There’s quite a bit going on with the new Polaris RZR Pro R.
It’s entertaining to see Hoonigan jump Polaris’ new monster side-by-side on the streets of Long Beach, no doubt about that. Now, though, we actually get to see the technical specs that back up its capability, and on that front the RZR Pro R looks like a game-changer — if you can afford one.

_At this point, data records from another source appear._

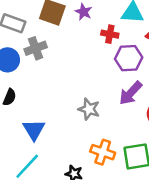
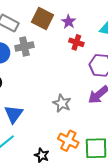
red cross: (110, 34) -> (76, 42), moved

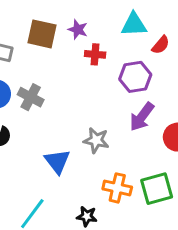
gray cross: (24, 47) -> (31, 97), moved, turned -36
blue triangle: (14, 114) -> (57, 161), moved

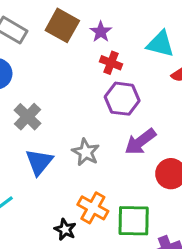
purple hexagon: (135, 77) -> (122, 99), moved
gray cross: (31, 97) -> (27, 117), moved
black star: (87, 216) -> (65, 230), moved

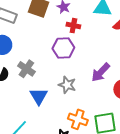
purple hexagon: (122, 99) -> (63, 48), moved

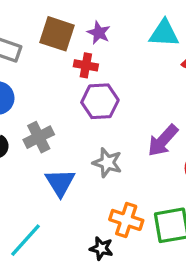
red cross: (73, 26) -> (86, 65), moved
gray cross: (26, 69) -> (39, 137), turned 30

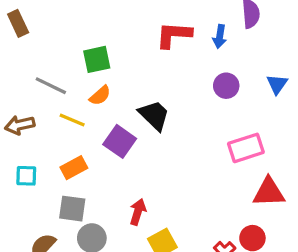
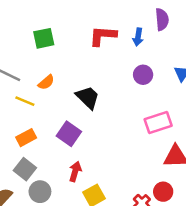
green square: (97, 59) -> (44, 38), moved
purple square: (120, 141) -> (69, 134), moved
gray square: (72, 209) -> (25, 169), turned 30

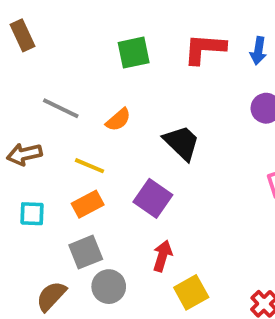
green square: (44, 38) -> (134, 53), moved
yellow line: (25, 101) -> (90, 166), moved
gray square: (25, 169) -> (86, 252), turned 30

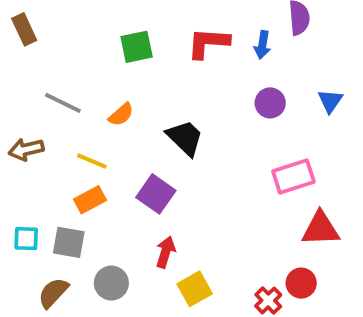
cyan square: (32, 214) -> (26, 239), moved
gray square: (86, 252) -> (69, 242), moved, turned 32

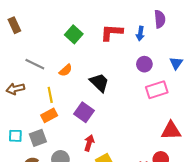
green square: (137, 47) -> (74, 34), turned -36
yellow line: (92, 161) -> (50, 95), turned 56
pink rectangle: (293, 177) -> (157, 90), moved
gray square: (69, 242) -> (38, 138), turned -30

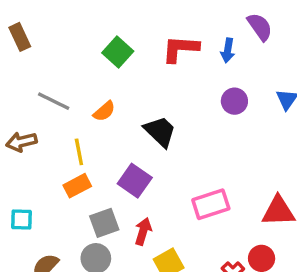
purple semicircle: (160, 19) -> (260, 27), turned -30
pink rectangle: (157, 90) -> (211, 204), moved
gray square: (38, 138) -> (104, 223), moved

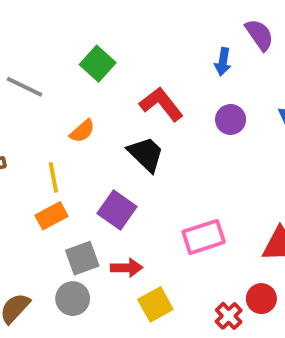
red L-shape: (180, 49) -> (161, 104), moved, turned 48
gray line: (54, 101) -> (25, 87), moved
red arrow: (143, 231) -> (127, 268), turned 72

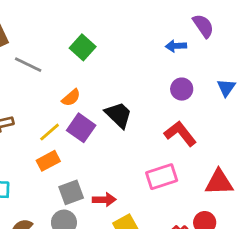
blue arrow: (223, 62) -> (176, 46), turned 78
red L-shape: (161, 104) -> (180, 134), moved
yellow line: (53, 177) -> (50, 132), turned 60
purple square: (117, 210) -> (81, 128), moved

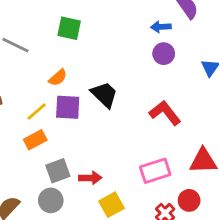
green square: (83, 47) -> (69, 28), turned -30
purple circle: (182, 89) -> (164, 54), moved
purple square: (81, 128) -> (68, 107), turned -32
pink rectangle: (162, 177) -> (155, 171), moved

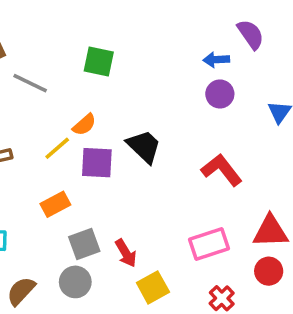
yellow line: (37, 111) -> (57, 148), moved
red arrow: (90, 178) -> (126, 253), turned 60
red circle: (189, 200) -> (269, 271), moved

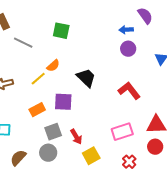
purple square: (97, 163) -> (63, 102), moved

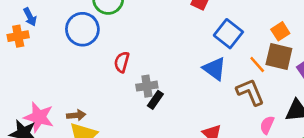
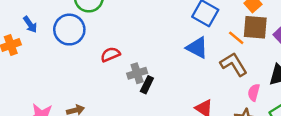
blue arrow: (30, 17) -> (30, 24), moved
red semicircle: (122, 62) -> (110, 54), turned 60

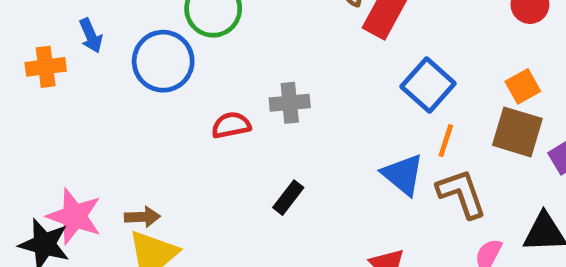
orange line: (236, 38) -> (446, 141), moved, turned 56
blue triangle: (197, 48) -> (403, 175), moved
gray cross: (137, 73) -> (290, 103), moved

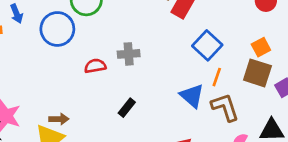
brown arrow: (142, 217) -> (59, 119), moved

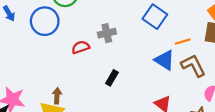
blue square: (207, 45) -> (155, 17), moved
orange line: (217, 77) -> (183, 42), turned 63
brown arrow: (59, 119) -> (57, 96), turned -77

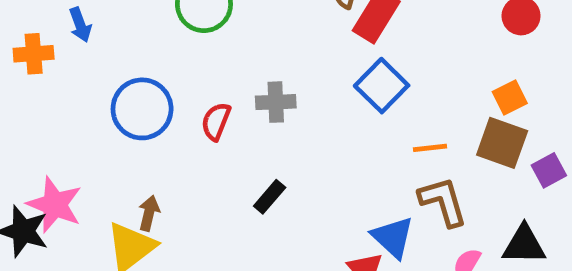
blue circle: (45, 21) -> (142, 109), moved
red semicircle: (81, 47) -> (216, 121), turned -60
blue triangle: (165, 60) -> (393, 237), moved

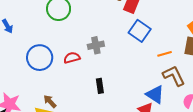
red semicircle: (216, 121) -> (72, 58), turned 63
black rectangle: (270, 197) -> (100, 86), turned -40
brown arrow: (149, 213) -> (50, 101), turned -48

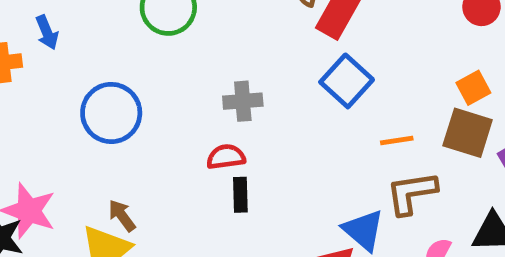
red semicircle: (72, 58) -> (226, 157), moved
brown L-shape: (174, 76) -> (412, 193), turned -80

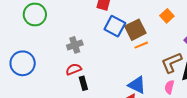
brown square: (468, 133) -> (135, 30), moved, turned -30
brown L-shape: (412, 193) -> (172, 63), moved

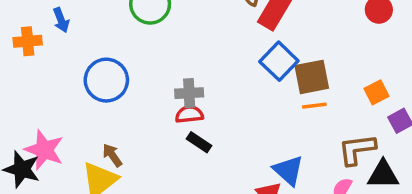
orange square: (167, 16) -> (376, 92), moved
gray cross: (75, 45) -> (189, 93), moved
black rectangle: (83, 83) -> (199, 142), turned -56

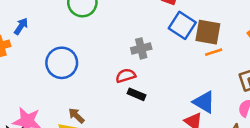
blue arrow: (61, 20) -> (21, 26), turned -114
brown square: (312, 77) -> (208, 32), turned 32
gray cross: (189, 93) -> (141, 48), moved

We’ll get to that in a bit, but here’s the headlining figure. The 2022 Polaris RZR Pro R does indeed pack a 2.0-liter “ProStar Fury” engine, with 225 naturally-aspirated horsepower. That’s a huge change from, say, the Turbo R (which replaces the Turbo S), and it’s 925cc turbocharged powerplant. A high-revving (up to 8,500 RPM), dual overhead cam four-cylinder engine coupled with a larger clutch and belt and a different cam profile to the 2.0L Slingshot and lighter flywheel to improve responsiveness should offer up a different sort of power delivery than what we’ve been used to, while we are still using Polaris’ continuously variable transmission here. Peak horsepower is achievable at 8,250 RPM, while the peak torque of 152.8 lb-ft comes up at 7,500 RPM.

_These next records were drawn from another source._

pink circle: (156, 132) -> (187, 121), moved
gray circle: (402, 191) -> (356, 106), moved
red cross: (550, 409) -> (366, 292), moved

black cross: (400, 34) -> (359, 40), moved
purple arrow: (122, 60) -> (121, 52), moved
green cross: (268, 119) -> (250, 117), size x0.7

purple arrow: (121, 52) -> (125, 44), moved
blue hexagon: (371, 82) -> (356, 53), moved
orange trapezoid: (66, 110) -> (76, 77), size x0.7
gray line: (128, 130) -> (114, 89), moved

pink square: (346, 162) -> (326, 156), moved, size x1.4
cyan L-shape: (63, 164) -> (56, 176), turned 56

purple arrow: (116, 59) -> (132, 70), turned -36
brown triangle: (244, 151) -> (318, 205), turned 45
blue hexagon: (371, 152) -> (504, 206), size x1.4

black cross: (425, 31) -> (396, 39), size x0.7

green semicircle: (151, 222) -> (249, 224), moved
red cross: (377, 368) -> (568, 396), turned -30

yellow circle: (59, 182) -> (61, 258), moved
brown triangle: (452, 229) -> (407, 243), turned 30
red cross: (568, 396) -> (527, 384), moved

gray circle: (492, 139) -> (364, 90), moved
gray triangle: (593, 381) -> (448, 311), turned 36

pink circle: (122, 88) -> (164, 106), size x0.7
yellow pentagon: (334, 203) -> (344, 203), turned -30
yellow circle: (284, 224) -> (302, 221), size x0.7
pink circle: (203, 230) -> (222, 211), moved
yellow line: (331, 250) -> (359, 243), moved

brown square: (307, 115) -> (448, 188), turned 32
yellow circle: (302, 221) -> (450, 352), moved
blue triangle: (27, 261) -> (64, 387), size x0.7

Polaris boasts this model as its most powerful and largest-engined stock side-by-side yet, but part of the reason it’s been able to do that is down to ROHVA regulations (Recreational Off-Highway Vehicle Association) rules capping engine displacement at 1,000cc (or 1.0-liter). Keep this in mind when buying and titling the RZR Pro R, as the state’s regulations may bump the vehicle into a different class than a recreational off-road vehicle/OHV that sits within that 1,000cc limit.
Chassis and suspension changes
Polaris is calling the RZR Pro R launch a ground-up redesign, and that applies to the chassis and suspension as much as the engine. Apart from three selectable throttle control modes (Sport, Rock and Race), the company emphasizes strength and control for this next-gen side-by-side. The Pro R gets a one-piece chassis coupled to a fully welded one-piece roll cage, as well as huge boxed steel A-arms, enhanced drive shafts and knuckles. In short, you can handle whoops and jumps at some serious speeds without much worry. In fact, Polaris says the top-dog’s 74-inch stance, five-lug wheels with 32 or 33-inch tires, 27-inch front suspension travel and 29-inch rear suspension travel allows the rider to soak up punishing terrain “effortlessly”.
The 2022 Polaris RZR Pro R also gets new “Dynamix DV” suspension and steering modes. Each mode will monitor driver inputs and the suspension itself hudnreds of times a second, independently adjusting the compression (bump) and rebound to keep the wheels on the ground as much as possible. Until you try to jump it, at least. At each end, the Pro R gets Fox 3.0 Live Valve X2 internal bypass shocks and three-piece stabilizer bars.
When it hits dealerships in early 2022, the 2022 Polaris RZR Pro R will start at $31,999 MSRP for the two-seater model. The RZR Pro R 4, for its two extra seats, will set you back at least $35,999 MSRP before options.
Updates for the RZR Turbo R
While the Pro R is a pricey proposition, it’s not the only SxS Polaris is updating here. There’s also a new RZR Turbo R, replacing the former Turbo S models. It, too, gets the same 74-inch stance, five-lug wheels and 32-inch tires as the Pro R. You also get the same front suspension in the Turbo R as you do in its big brother, down to the Fox 3.0 Live Valve X2 internal bypass shocks. The rear suspension carries some slight changes, though you still get Fox shocks and 28 inches of usable rear suspension travel. It’s still a step up over the Turbo S, while you also get the one-piece chassis and boxed steel suspension components as the Pro R for added strength.
Unlike the new top-end model, the 2022 Polaris RZR Turbo R still uses (per its name) a 925cc turbocharged engine. Output here amounts to 181 horsepower (up from 168 in the Turbo S). Pricing for the Turbo R starts at $25,999 MSRP for the two-seater version. The RZR Turbo R 4 four-seater, like the Pro, kicks that price up by $4,000 to $29,999 MSRP.
Naturally, the company says both its new side-by-sides are unparalleled not just compared to its predecessors, but among its rivals as well. Although I don’t imagine Can-Am will leave us hanging very long without an answer in its Maverick X3 lineup — especially with that 2.0-liter moving the goalposts.